Implications for research

There is a continued need for trials of animations, particularly larger, multi-centre trials, ideally including both short- and longer-term outcome measures. Furthermore, the evidence-base would be strengthened by less variation in animations, comparators and outcomes across trials, as this could open the possibility of statistical meta-analysis.
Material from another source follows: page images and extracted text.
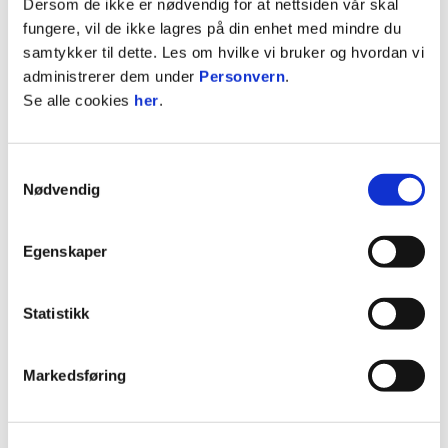
Dersom de ikke er nødvendig for at nettsiden vår skal
fungere, vil de ikke lagres på din enhet med mindre du
MIDTBANESPILLERE
samtykker til dette. Les om hvilke vi bruker og hvordan vi
administrerer dem under
Personvern
.
Se alle cookies
her
.
Samtykkevalg
Nødvendig
26
Egenskaper
Statistikk
Olea Erichsen Næss
MIDTBANESPILLER
Markedsføring
Nasjonalitet
Norge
This could be achieved by animations that have been evaluated positively, being evaluated again in subsequent trials, and trials using similar entry criteria and outcome measures, to facilitate meta-analysis.

Conclusion

Video animations show potential for their effects on knowledge and anxiety in patients with CAD, and there is no evidence of adverse effects on any of the outcome variables in the included trials, but the overall evidence-base is small.

Key messages

  • This is the first systematic review of trials testing the effectiveness of video animations in coronary artery disease
  • The review reports the five randomised-controlled trials to have compared an animation with another information intervention for patients
  • The review shows that animations were more effective than the comparator at improving patient knowledge
  • The review shows that animations were more effective than the comparator at reducing patient anxiety in two of the four trials that assessed it

Conflicts of interest

PS undertook work on the systematic review within an MB BS medical degree. PK, CW: none declared.

Funding

None.

Study approval

Research ethics approval was not required.

Acknowledgement

We thank Dr Helen Fulbright (CRD, University of York) for her guidance in developing the database searches.

Editors’ note

Supplementary materials are available on request.